Em resposta, a ministra defendeu que os preços dos combustíveis são definidos num mercado global e que a atuação do Governo se centra no reforço da competitividade através das energias renováveis.
“A solução passa por renováveis, pelo reforço de redes, abastecimento e gases renováveis”, afirmou, acrescentando que o Executivo irá apresentar um programa de biometano.

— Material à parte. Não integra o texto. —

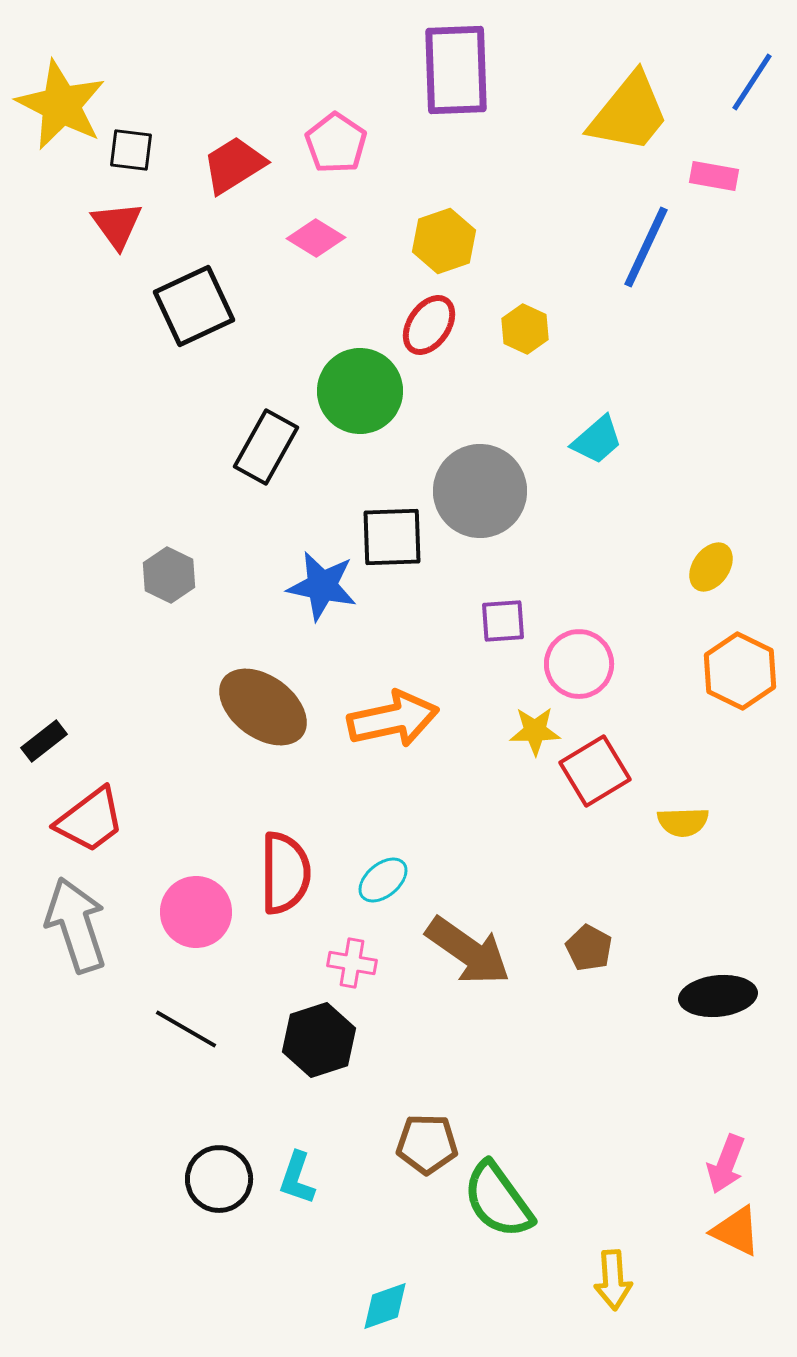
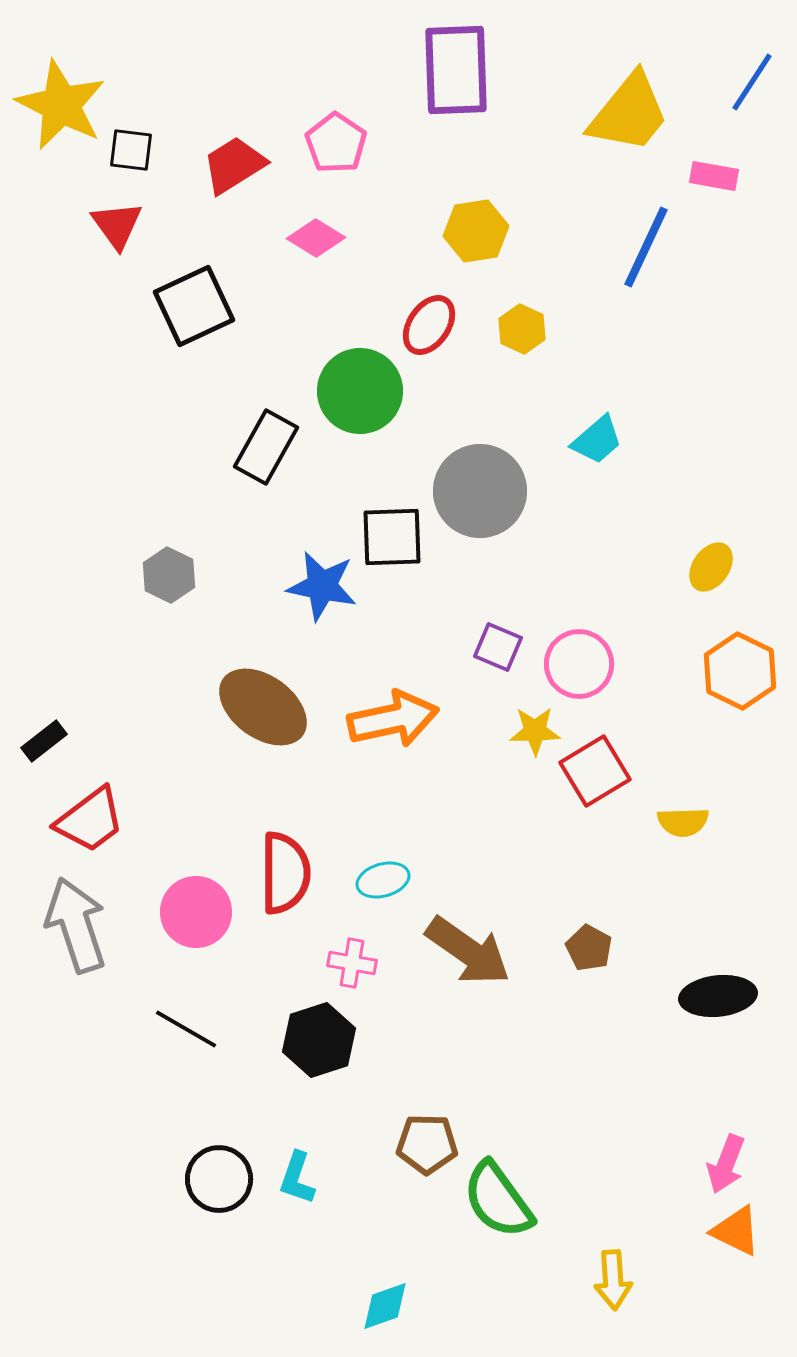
yellow hexagon at (444, 241): moved 32 px right, 10 px up; rotated 10 degrees clockwise
yellow hexagon at (525, 329): moved 3 px left
purple square at (503, 621): moved 5 px left, 26 px down; rotated 27 degrees clockwise
cyan ellipse at (383, 880): rotated 24 degrees clockwise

Lucros energéticos e regulação
O PCP defendeu a necessidade de maior intervenção nos preços da energia, incluindo no gás, face aos lucros das grandes empresas do setor, como a Galp e a EDP.
A ministra reconheceu que a fixação de preços apenas é possível em contexto de crise energética e mediante autorização europeia, afastando medidas imediatas nesse sentido.
Segurança do sistema elétrico e apagão ibérico
O debate incluiu ainda referências ao apagão ibérico ocorrido recentemente, com questões levantadas pela Iniciativa Liberal sobre a estabilidade do sistema elétrico.
A ministra explicou que a Rede Elétrica Nacional (REN) tem vindo a substituir centrais com capacidade de arranque autónomo e admitiu ajustes no número de unidades em funcionamento, sublinhando a complexidade técnica da gestão do sistema.
Apesar das divergências políticas, o Governo reiterou a aposta na transição energética como eixo central da política climática e económica, num contexto de elevada dependência energética externa e volatilidade dos mercados internacionais.